In Rwanda, radio presenter detained without charge
Publisher | Committee to Protect Journalists |
Publication Date | 18 May 2012 |
Cite as | Committee to Protect Journalists, In Rwanda, radio presenter detained without charge, 18 May 2012, available at: https://www.refworld.org/docid/4fbc93ef21.html [accessed 21 May 2023] |
Disclaimer | This is not a UNHCR publication. UNHCR is not responsible for, nor does it necessarily endorse, its content. Any views expressed are solely those of the author or publisher and do not necessarily reflect those of UNHCR, the United Nations or its Member States. |
New York, May 18, 2012 – Authorities in Rwanda have imprisoned a radio presenter without charge since April 24 for allegedly uttering a phrase deemed offensive to the survivors and victims of the 1994 genocide, according to local reports and local journalists.

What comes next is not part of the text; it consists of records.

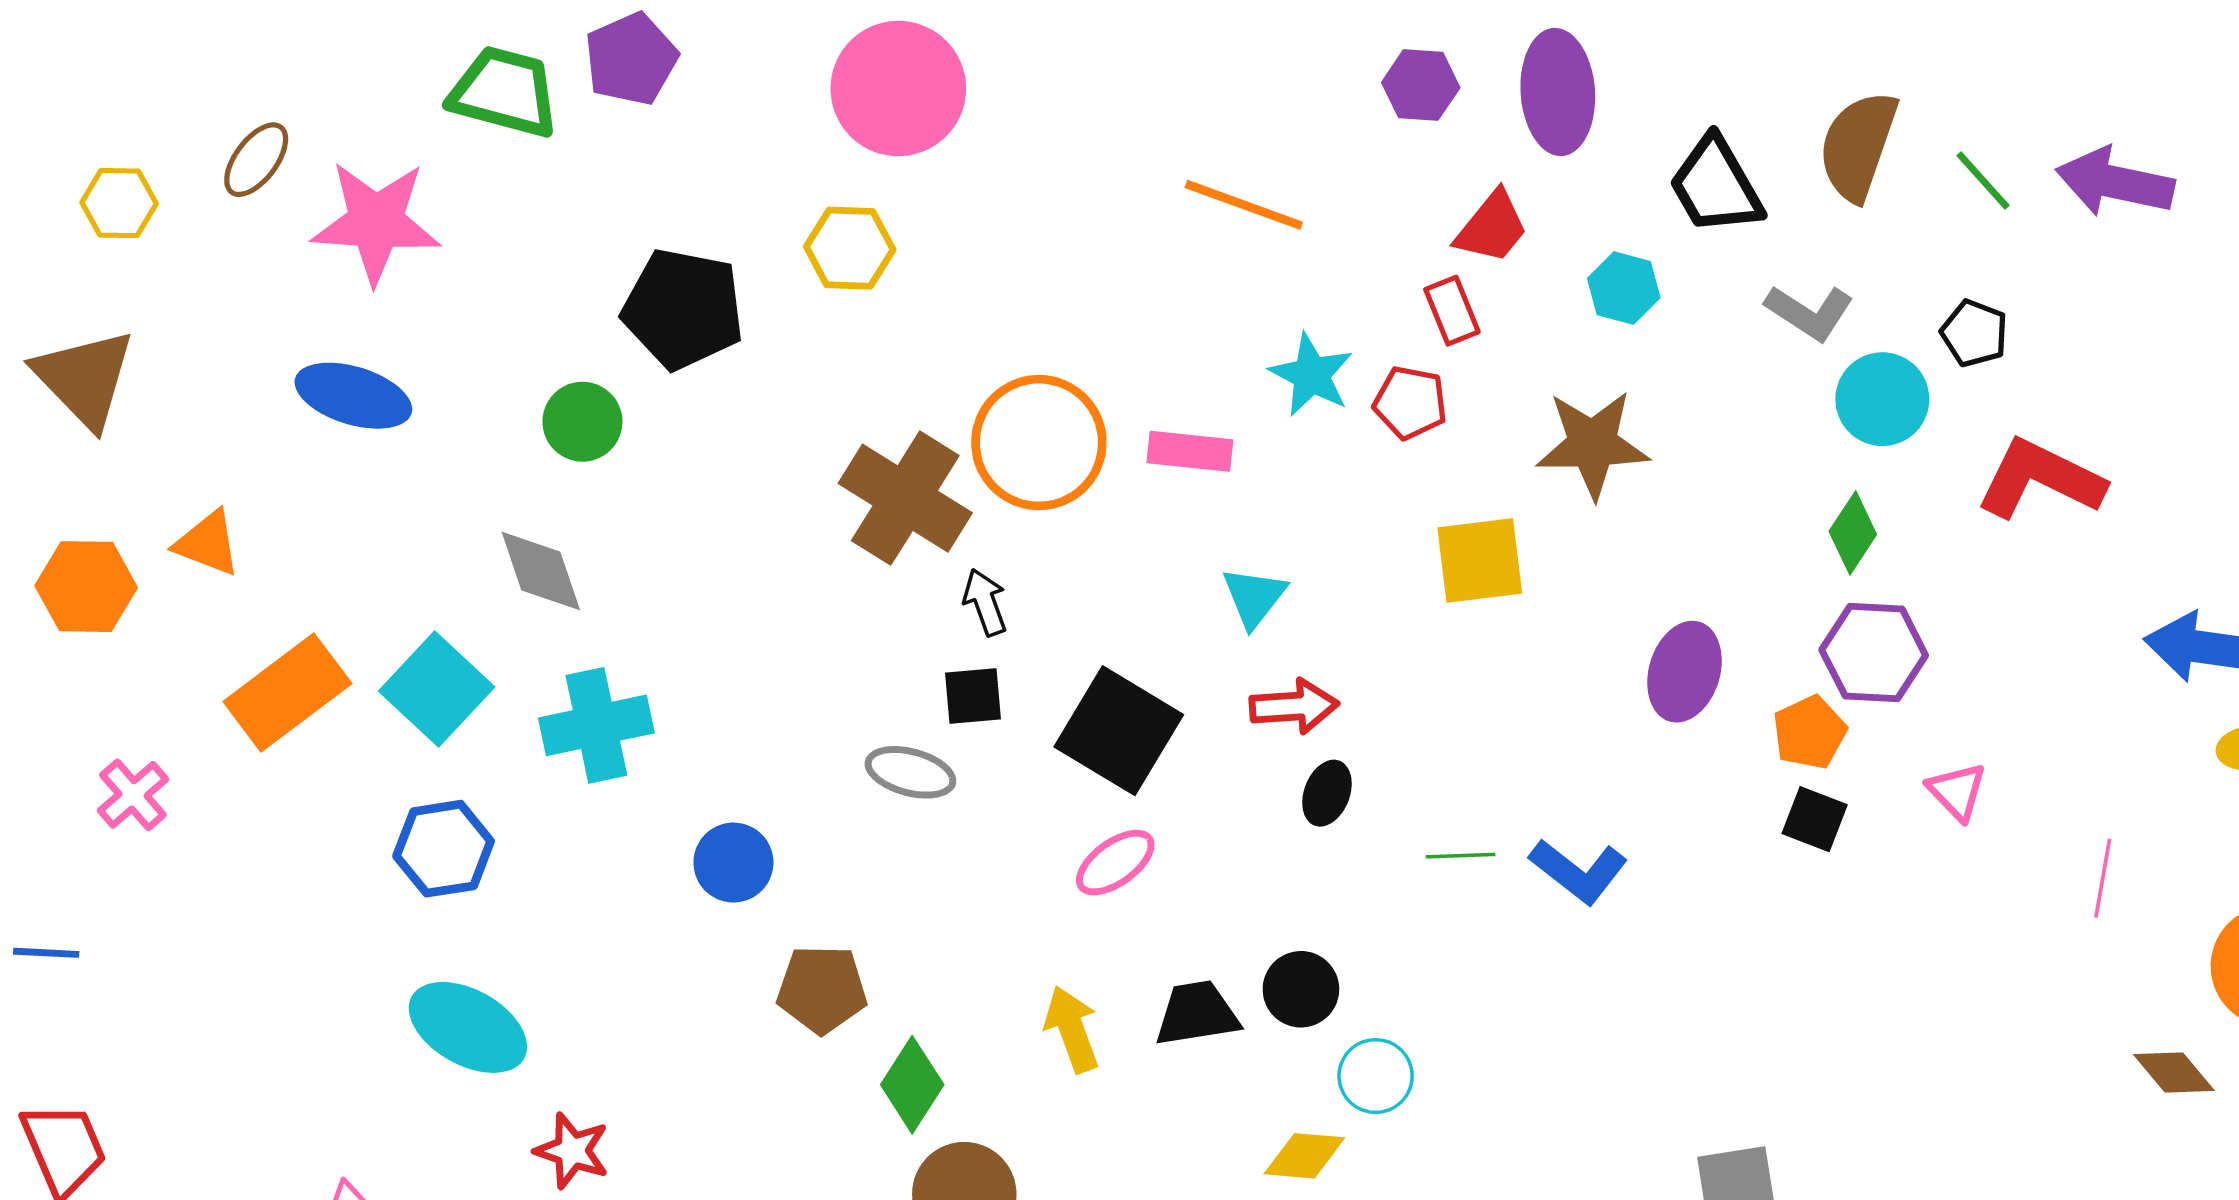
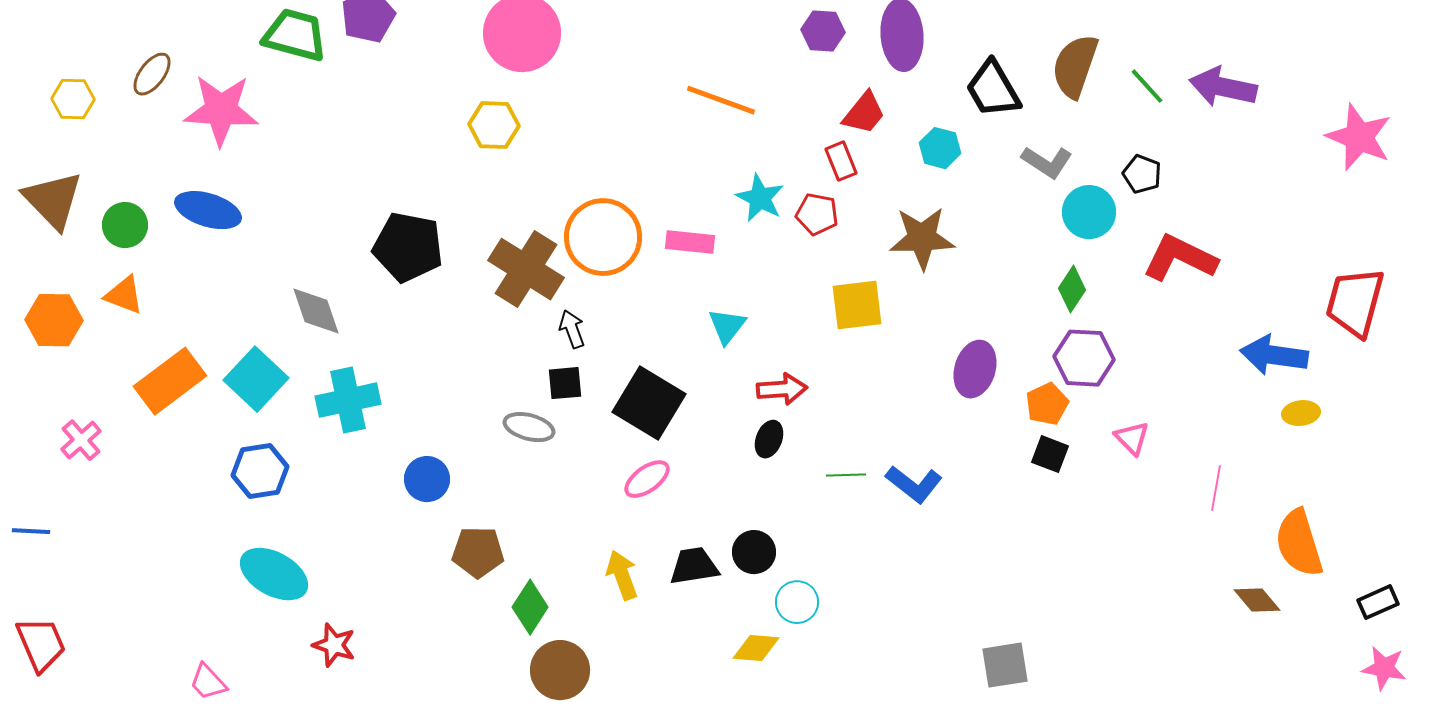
black pentagon: (683, 309) -> (408, 247), moved
green circle: (582, 422) -> (125, 225), moved
red arrow: (1294, 706) -> (782, 389), moved

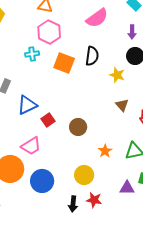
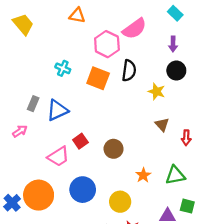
pink hexagon: (49, 32) -> (107, 44), moved
cyan cross: (32, 54) -> (63, 68), turned 32
blue triangle: (27, 105) -> (57, 110), moved
pink trapezoid: (31, 146) -> (58, 157), moved
blue circle: (42, 181) -> (83, 190), moved

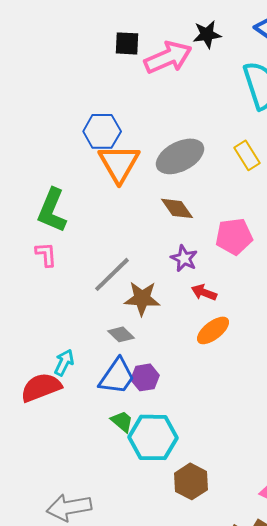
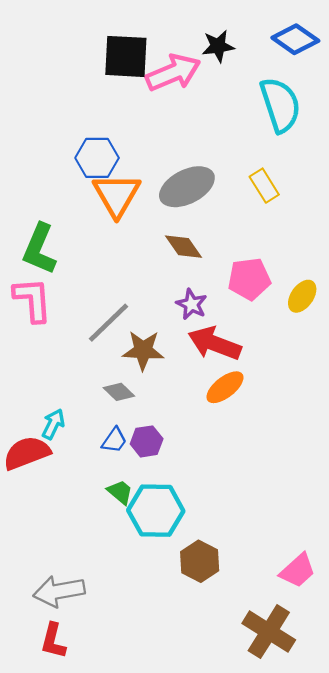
black square: (127, 43) -> (126, 56), size x1.6
pink L-shape: (46, 254) -> (33, 300), size x1.6
red arrow: (204, 292) -> (215, 343), size x1.8
blue trapezoid: (117, 376) -> (114, 440), size x0.6

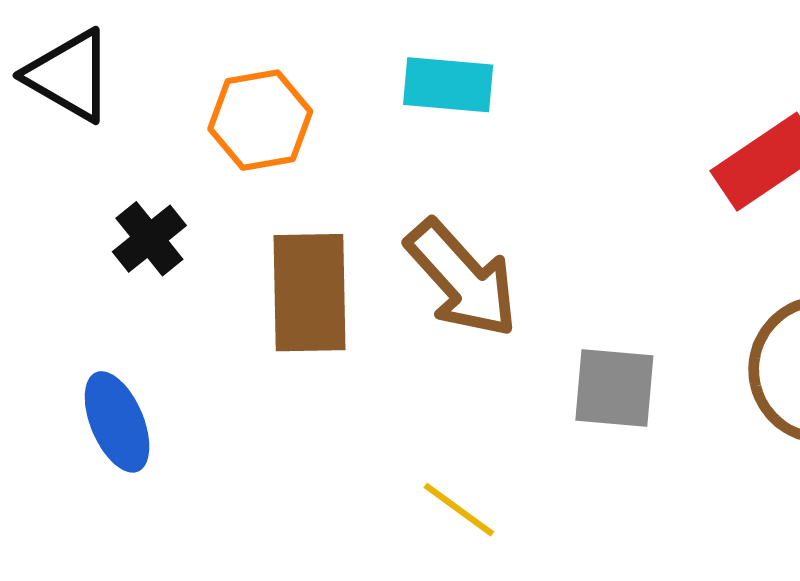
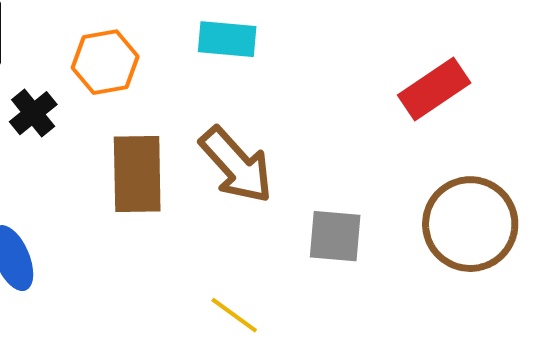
black cross: (149, 239) -> (33, 113), moved

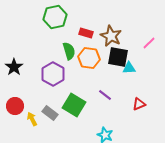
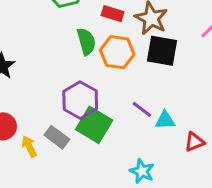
cyan triangle: (129, 68) -> (165, 120), moved
purple hexagon: (53, 74) -> (80, 100), moved
red triangle: (139, 104) -> (194, 142), moved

Habarugira Epaphrodite, a reporter and presenter at Radio Huguka, a community station in Rwanda's second-largest city Gitarama, has been held in pretrial detention in relation to a newscast on April 22, Eugene Ndekezi, the station's manager, told CPJ.
Ndekezi said the journalist mixed up the Kinyarwanda terms for "victims" with that of "survivors" while reading a public service announcement about local genocide commemoration events during the early morning newscast. The prosecution accused the journalist of implying confusion between genocide survivors and perpetrators, pro-government daily The New Times reported.
Ndekezi told CPJ the journalist made a mistake, adding that Epaphrodite had read the same report a day earlier without error. On May 3, a magistrate in Gitarama extended Epaphrodite's detention for 30 days pending further investigation, even though the journalist had accepted the accusations and apologized, Ndekezi said.
"For uttering a word in error, Epaphrodite is being forced to spend more than a month in jail," said CPJ East Africa Consultant Tom Rhodes. "Authorities should release him immediately."
In another case relating to the sensitivity of reporting on genocide, the Supreme Court on April 5 ruled in an appeal by former Umurabyo Editor Agnès Uwimana and Sub-Editor Saidati Mukakibibi, reducing their prison sentences of 17 and seven years to four and three years, respectively. Uwimana and Mukakibibi were originally charged and arrested in July 2010 and then convicted in January 2011 on charges of genocide denial and promoting ethnic division for articles published in the bi-monthly Umurabyo tabloid in 2009, according to local journalists. In the appeal, the court cleared charges of genocide denial but upheld the charges of inciting public disorder and defamation of the head of state, local journalists told CPJ.